Pues creo que sí. Digamos que sí en ese sentido, o en uno de los sentidos en que lo decía en ese ensayo [El insomnio de Bolívar, 2009], que era un poco provocador: creo que es el último escritor latinoamericano que se formó conscientenmente, queriendo responder a todas las tradiciones latinoamericanas juntas, que conocía a todos los escritores raros de cada país, que le gustaba hacer guiños y respuestas y pelearse con escritores de todo el continente asumiéndose él, así, como latinoamericano. Y creo que desde entonces mi generación, y desde luego los más jóvenes, no tienen en absoluto ni esa formación ni ese interés. Su formación está en los libros de Anagrama, en los libros de Alfaguara y en la circulación global, no en la tradición puramente latinoamericana a la que Bolaño quería responder.
Ahora venís por este premio, pero hace casi 20 años ganaste el premio Biblioteca Breve con En busca de Klingstor (1999). ¿Cómo ves hoy ese libro?
Ese libro me cambió no solamente la vida literaria sino también la cotidiana. Todo cambió para mí en ese momento. Tenía 30 años y fue un cambio muy drástico. Ahora, este premio [Alfaguara] es sobre todo para el libro. Creo que sin el premio no estaría yo aquí. Se habría publicado seguramente en Alfaguara y habría circulado en México y habría tenido tal vez cierto éxito allí, pero no habría tenido salida, porque, tal como funciona la industria editorial, se habría visto como un caso muy local. El premio Alfaguara le dio una vida distinta a este libro pero no me cambió la vida a mí, como sí me la cambió el Biblioteca Breve hace 20 años.
¿Tenías a Umberto Eco en la cabeza cuando escribiste En busca de Klingsor?
Sí, lo tenía muy claramente. El nombre de la rosa fue una novela muy importante en mi formación literaria; me la dio a leer mi padre, la leí bastante joven, en italiano, y me impresionó mucho.
Klingsor tenía un protagonista mexicano, pero no te pareció verosímil para hacer una historia de nazis, físicos y Segunda Guerra Mundial...
Y lo cambié por un gringo.
Eso dio mucho que hablar cuando la novela salió y fue premiada. ¿Cómo ves hoy esas polémicas?

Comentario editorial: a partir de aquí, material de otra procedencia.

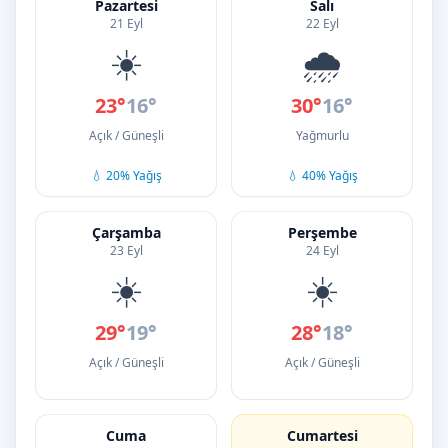
Pazartesi
Salı
21 Eyl
22 Eyl
☀️
🌧️
23°
16°
30°
16°
Açık / Güneşli
Yağmurlu
💧 20% Yağış
💧 40% Yağış
Çarşamba
Perşembe
23 Eyl
24 Eyl
☀️
☀️
29°
19°
28°
18°
Açık / Güneşli
Açık / Güneşli
Cuma
Cumartesi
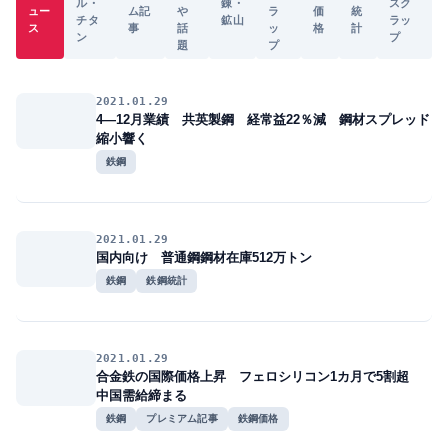
ル・
錬・
スク
ュー
ム記
や
ラ
価
統
チタ
鉱山
ラッ
ス
事
話
ッ
格
計
ン
プ
題
プ
2021.01.29
4―12月業績 共英製鋼 経常益22％減 鋼材スプレッド
縮小響く
鉄鋼
2021.01.29
国内向け 普通鋼鋼材在庫512万トン
鉄鋼
鉄鋼統計
2021.01.29
合金鉄の国際価格上昇 フェロシリコン1カ月で5割超
中国需給締まる
鉄鋼
プレミアム記事
鉄鋼価格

Creo que ese tema, que era un poco el tema también del Crack, quedó afortunadamente saldado. Creo que McOndo contribuyó, y creo que el Crack contribuyó –y también escritores que no estaban en ni uno ni otro grupo– a no tener ahora esta marca forzosa de ser latinoamericanos. Ahora hay muchísimos escritores latinoamericanos que escriben sobre lo que se les ocurre y ya nadie les pregunta, como a mí me preguntaban una y otra vez: “¿Por qué escribes sobre nazis si eres mexicano?”.